These variables could be used as defaults in our circuit design program to indicate the viewport is unperturbed.

Mathematically, we are interested in identity transformations because they’re very often the “base case” of many algorithms and procedures3. For instance, how would we write a function to make an $n$-fold transformation? For a rotation, it might look like this:

(defun n-fold-rotation (n rotation)
(make-instance 'rotation :angle (* n (rotation-angle rotation))))


It seems silly that we had to implement that for a specific class, and it seems silly that we ought to implement n-fold as a protocol function. Don’t we have the tools to do it generically? Isn’t that what our generic function combine is for?
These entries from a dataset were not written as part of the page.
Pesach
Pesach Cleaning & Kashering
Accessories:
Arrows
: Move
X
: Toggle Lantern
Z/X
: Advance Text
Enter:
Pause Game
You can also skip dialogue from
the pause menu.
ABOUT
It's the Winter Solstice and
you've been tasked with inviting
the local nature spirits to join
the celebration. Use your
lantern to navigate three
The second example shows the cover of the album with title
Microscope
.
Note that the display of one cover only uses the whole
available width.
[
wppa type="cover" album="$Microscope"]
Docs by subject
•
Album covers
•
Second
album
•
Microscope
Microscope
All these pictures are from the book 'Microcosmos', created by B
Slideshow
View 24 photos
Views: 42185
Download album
Yes… at least in principle.

(defun n-fold (n xform)
(if (zerop n)
'???
(combine xform (n-fold (1- n) xform))))


This procedure4 doesn’t account for the base case ??? which we need to fill in. What are our options here?

One option is to just not support the case of $n=0$, but that seems especially error prone because most idiomatic Common Lisp operators (e.g., expt, +, and) allow for zero or empty arguments. Another is to hard-code a typecase of some sort, but that defeats the point of having a grand object-oriented system. Our last resort option is to define one of two kinds of generic functions that act as getters.

;; Option #1
(defgeneric get-identity1 (proto-object))
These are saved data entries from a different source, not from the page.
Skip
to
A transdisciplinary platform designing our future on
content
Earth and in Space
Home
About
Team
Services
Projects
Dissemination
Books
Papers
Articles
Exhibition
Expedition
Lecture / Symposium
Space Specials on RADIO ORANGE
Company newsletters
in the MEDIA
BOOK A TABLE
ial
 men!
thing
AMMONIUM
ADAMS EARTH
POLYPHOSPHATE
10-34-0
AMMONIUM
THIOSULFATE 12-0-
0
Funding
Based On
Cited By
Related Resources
(defmethod get-identity1 ((proto-object translation))
*identity-translation*)

;; Option #2
(defgeneric get-identity2 (class-name))

(defmethod get-identity2 ((class-name (eql 'translation)))
*identity-translation*)


Of course, imagine we’ve written these for all of our transformation classes.

Neither of these options is particularly satisfying. The function get-identity1 requires a manifested object of our desired type to be present (what if it’s not?); and get-identity2 requires a concrete class name at run-time. (Here, we’ll use run-time introspection to find the class name.) So, n-fold would be implemented as follows:

(defun n-fold1 (n xform)
(if (zerop n)
(get-identity1 xform)
(combine xform (n-fold (1- n) xform))))

(defun n-fold2 (n xform)
(if (zerop n)
(get-identity2 (class-name (class-of xform)))
(combine xform (n-fold (1- n) xform))))


This code is starting to smell. Before we had a protocol based off of generic functions to define the behavior of our transformations. But now, we are assigning distinguished ones to global variables and providing inelegant access to them by prototype objects or class names.

Astute Lispers might argue that for n-fold, the situation isn’t so bleak, because one of the input arguments can always be repurposed as a prototype object. I agree, but it’s a first example that shows cracks. A slight generalization would be a function that takes a list of like-typed transformations and combines them.

(defun compress (xforms)
(reduce #'combine xforms :initial-value '???))


Like n-fold, we need to choose an initial value for the base case. But unlike n-fold, we have no guarantees a prototype object will exist, because empty lists can be passed in. Again, we can skirt the issue by just disallowing empty lists, but it limits the utility of the function. We can alternatively opt to thread a prototype object through:

(defun compress (proto xforms)
(reduce #'combine xforms :initial-value (get-identity1 proto)))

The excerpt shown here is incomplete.